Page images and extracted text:
##########

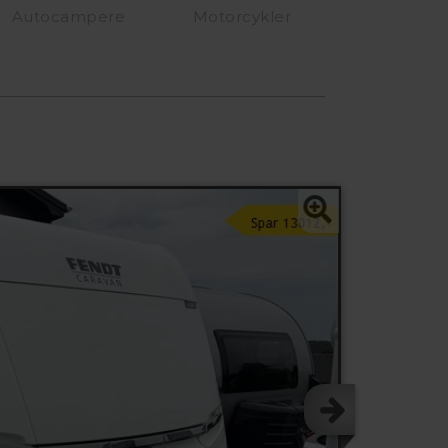
Autocampere
Motorcykler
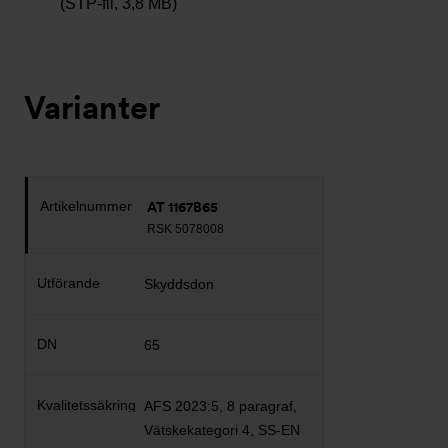
(STP-fil, 3,8 MB)
Varianter
AT 1167B65
RSK 5078008
Skyddsdon
65
AFS 2023:5, 8 paragraf,
Vätskekategori 4, SS-EN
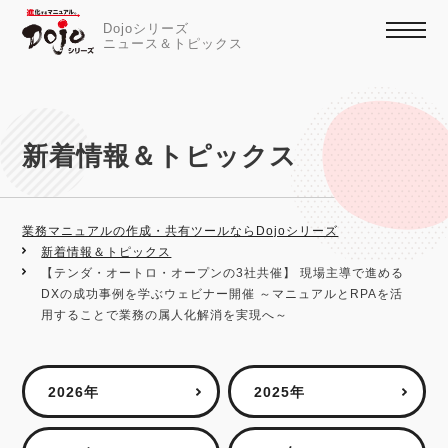
Dojoシリーズ
ニュース＆トピックス
新着情報＆トピックス
業務マニュアルの作成・共有ツールならDojoシリーズ
新着情報＆トピックス
【テンダ・オートロ・オープンの3社共催】 現場主導で進める
DXの成功事例を学ぶウェビナー開催 ～マニュアルとRPAを活
用することで業務の属人化解消を実現へ～
2026年
2025年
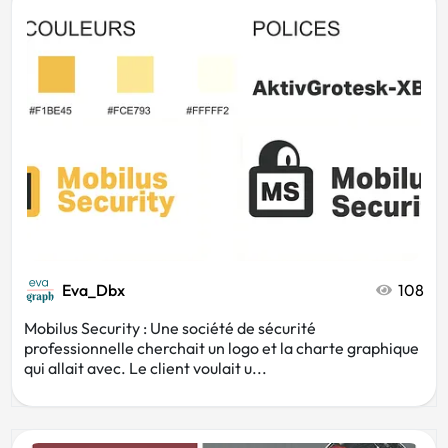
Boulangerie
Vêtements
Naturopathe
Avocat
Mode
Scolaire
Rétro
Vintage
Eva_Dbx
108
Mobilus Security : Une société de sécurité
Patisserie
Bien-être
professionnelle cherchait un logo et la charte graphique
qui allait avec. Le client voulait u...
Glacier
Couture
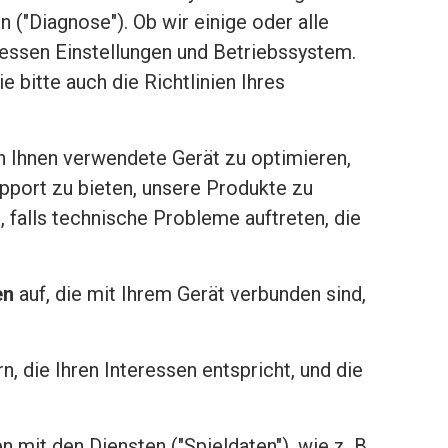
("Diagnose"). Ob wir einige oder alle
dessen Einstellungen und Betriebssystem.
 bitte auch die Richtlinien Ihres
on Ihnen verwendete Gerät zu optimieren,
upport zu bieten, unsere Produkte zu
 falls technische Probleme auftreten, die
en
auf, die mit Ihrem Gerät verbunden sind,
 die Ihren Interessen entspricht, und die
mit den Diensten ("Spieldaten"), wie z. B.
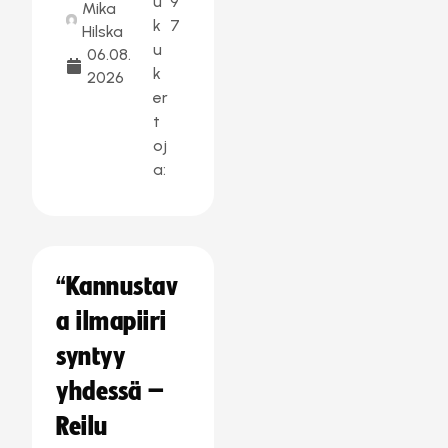
u
9
Mika
k
7
Hilska
u
06.08.
k
2026
er
t
oj
a:
“Kannustav
a ilmapiiri
syntyy
yhdessä –
Reilu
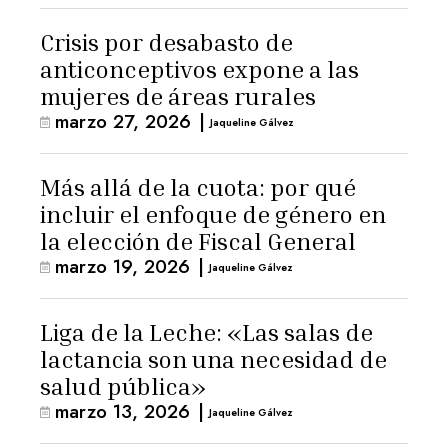
Crisis por desabasto de
anticonceptivos expone a las
mujeres de áreas rurales
marzo 27, 2026
|
Jaqueline Gálvez
Más allá de la cuota: por qué
incluir el enfoque de género en
la elección de Fiscal General
marzo 19, 2026
|
Jaqueline Gálvez
Liga de la Leche: «Las salas de
lactancia son una necesidad de
salud pública»
marzo 13, 2026
|
Jaqueline Gálvez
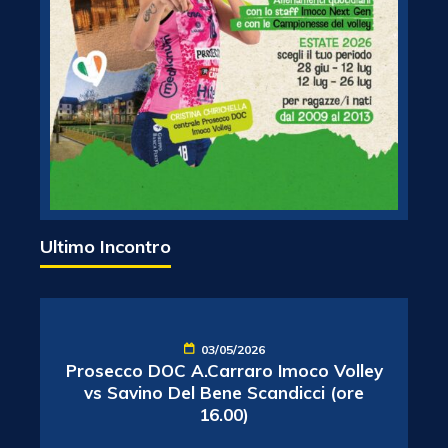
Ultimo Incontro
03/05/2026
Prosecco DOC A.Carraro Imoco Volley
vs Savino Del Bene Scandicci (ore
16.00)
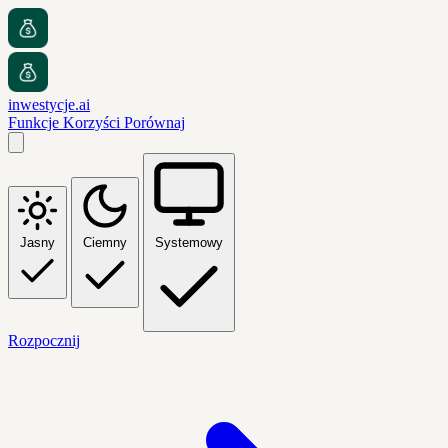
inwestycje.ai
Funkcje
Korzyści
Porównaj
Jasny
Ciemny
Systemowy
Rozpocznij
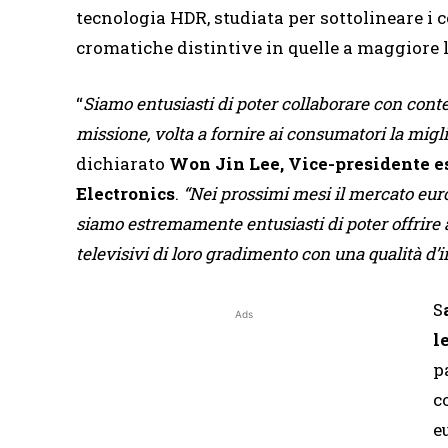
tecnologia HDR, studiata per sottolineare i c
cromatiche distintive in quelle a maggiore 
“
Siamo entusiasti di poter collaborare con cont
missione, volta a fornire ai consumatori la migl
dichiarato
Won Jin Lee, Vice-presidente e
Electronics
.
“Nei prossimi mesi il mercato eur
siamo estremamente entusiasti di poter offrire
televisivi di loro gradimento con una qualità d
S
Ads
l
p
c
e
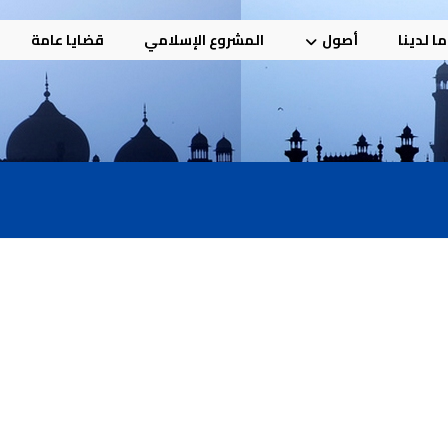
ا لدينا
أصول
المشروع الإسلامي
قضايا عامة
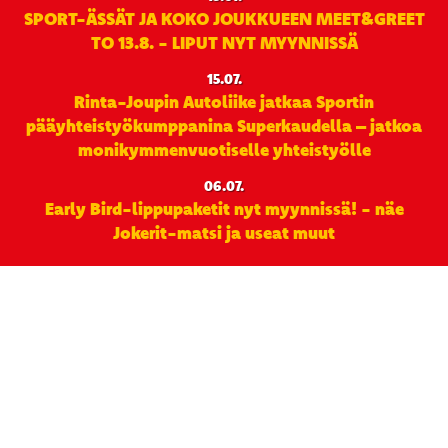
SPORT-ÄSSÄT JA KOKO JOUKKUEEN MEET&GREET
TO 13.8. - LIPUT NYT MYYNNISSÄ
15.07.
Rinta-Joupin Autoliike jatkaa Sportin
pääyhteistyökumppanina Superkaudella – jatkoa
monikymmenvuotiselle yhteistyölle
06.07.
Early Bird-lippupaketit nyt myynnissä! - näe
Jokerit-matsi ja useat muut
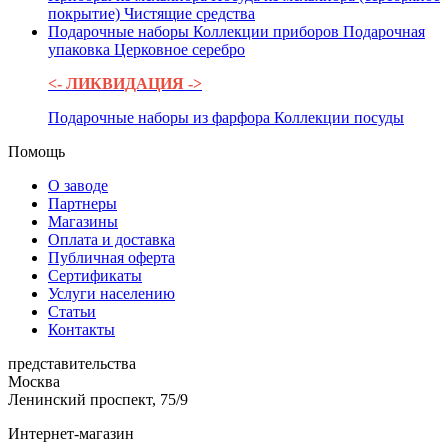
покрытие)
Чистящие средства
Подарочные наборы
Коллекции приборов
Подарочная
упаковка
Церковное серебро
<- ЛИКВИДАЦИЯ ->
Подарочные наборы из фарфора
Коллекции посуды
Помощь
О заводе
Партнеры
Магазины
Оплата и доставка
Публичная оферта
Сертификаты
Услуги населению
Статьи
Контакты
представительства
Москва
Ленинский проспект, 75/9
Интернет-магазин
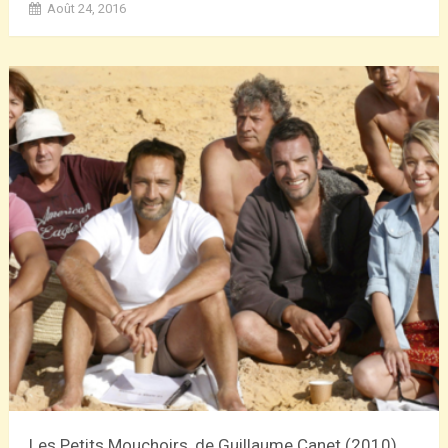
Août 24, 2016
Les Petits Mouchoirs, de Guillaume Canet (2010)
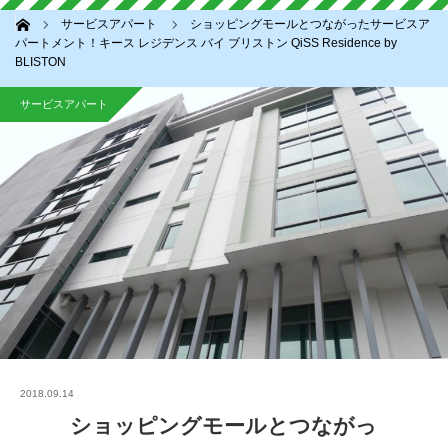
ホーム
サービスアパート
ショッピングモールとつながったサービスア
パートメント！キース レジデンス バイ ブリストン QiSS Residence by
BLISTON
サービスアパート
2018.09.14
ショッピングモールとつながっ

##########

Action item: When you reproduce the entries above, keep every word exactly and leave out each picture.

Solved exercise:
Autocampere
Motorcykler
(STP-fil, 3,8 MB)
Varianter
AT 1167B65
RSK 5078008
Skyddsdon
65
AFS 2023:5, 8 paragraf,
Vätskekategori 4, SS-EN
Dojoシリーズ
ニュース＆トピックス
新着情報＆トピックス
業務マニュアルの作成・共有ツールならDojoシリーズ
新着情報＆トピックス
【テンダ・オートロ・オープンの3社共催】 現場主導で進める
DXの成功事例を学ぶウェビナー開催 ～マニュアルとRPAを活
用することで業務の属人化解消を実現へ～
2026年
2025年
Boulangerie
Vêtements
Naturopathe
Avocat
Mode
Scolaire
Rétro
Vintage
Eva_Dbx
108
Mobilus Security : Une société de sécurité
Patisserie
Bien-être
professionnelle cherchait un logo et la charte graphique
qui allait avec. Le client voulait u...
Glacier
Couture
("Diagnose"). Ob wir einige oder alle
dessen Einstellungen und Betriebssystem.
 bitte auch die Richtlinien Ihres
on Ihnen verwendete Gerät zu optimieren,
upport zu bieten, unsere Produkte zu
 falls technische Probleme auftreten, die
en
auf, die mit Ihrem Gerät verbunden sind,
 die Ihren Interessen entspricht, und die
mit den Diensten ("Spieldaten"), wie z. B.
u
9
Mika
k
7
Hilska
u
06.08.
k
2026
er
t
oj
a:
“Kannustav
a ilmapiiri
syntyy
yhdessä –
Reilu
Crisis por desabasto de
anticonceptivos expone a las
mujeres de áreas rurales
marzo 27, 2026
|
Jaqueline Gálvez
Más allá de la cuota: por qué
incluir el enfoque de género en
la elección de Fiscal General
marzo 19, 2026
|
Jaqueline Gálvez
Liga de la Leche: «Las salas de
lactancia son una necesidad de
salud pública»
marzo 13, 2026
|
Jaqueline Gálvez
Ultimo Incontro
03/05/2026
Prosecco DOC A.Carraro Imoco Volley
vs Savino Del Bene Scandicci (ore
16.00)
inwestycje.ai
Funkcje
Korzyści
Porównaj
Jasny
Ciemny
Systemowy
Rozpocznij
tecnologia HDR, studiata per sottolineare i c
cromatiche distintive in quelle a maggiore 
“
Siamo entusiasti di poter collaborare con cont
missione, volta a fornire ai consumatori la migl
dichiarato
Won Jin Lee, Vice-presidente e
Electronics
.
“Nei prossimi mesi il mercato eur
siamo estremamente entusiasti di poter offrire
televisivi di loro gradimento con una qualità d
S
Ads
l
p
c
e
ا لدينا
أصول
المشروع الإسلامي
قضايا عامة
SPORT-ÄSSÄT JA KOKO JOUKKUEEN MEET&GREET
TO 13.8. - LIPUT NYT MYYNNISSÄ
15.07.
Rinta-Joupin Autoliike jatkaa Sportin
pääyhteistyökumppanina Superkaudella – jatkoa
monikymmenvuotiselle yhteistyölle
06.07.
Early Bird-lippupaketit nyt myynnissä! - näe
Jokerit-matsi ja useat muut
покрытие)
Чистящие средства
Подарочные наборы
Коллекции приборов
Подарочная
упаковка
Церковное серебро
<- ЛИКВИДАЦИЯ ->
Подарочные наборы из фарфора
Коллекции посуды
Помощь
О заводе
Партнеры
Магазины
Оплата и доставка
Публичная оферта
Сертификаты
Услуги населению
Статьи
Контакты
представительства
Москва
Ленинский проспект, 75/9
Интернет-магазин
Août 24, 2016
Les Petits Mouchoirs, de Guillaume Canet (2010)
ホーム
サービスアパート
ショッピングモールとつながったサービスア
パートメント！キース レジデンス バイ ブリストン QiSS Residence by
BLISTON
サービスアパート
2018.09.14
ショッピングモールとつながっ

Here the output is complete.